▸ **Task**:
Whenever a line in this data holds the word "nowoczesne", report that line in full.

Stored data entries

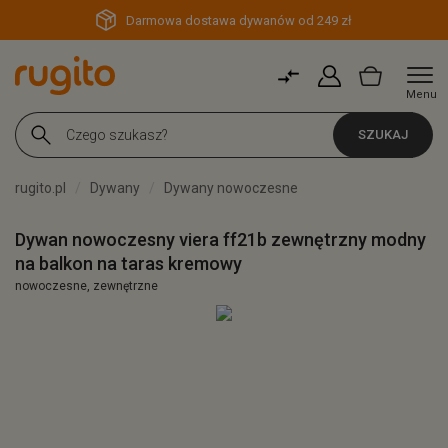
Darmowa dostawa dywanów od 249 zł
Menu
SZUKAJ
rugito.pl
Dywany
Dywany nowoczesne
Dywan nowoczesny viera ff21b zewnętrzny modny
na balkon na taras kremowy
nowoczesne, zewnętrzne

▸ **Result below**:
Dywany nowoczesne
nowoczesne, zewnętrzne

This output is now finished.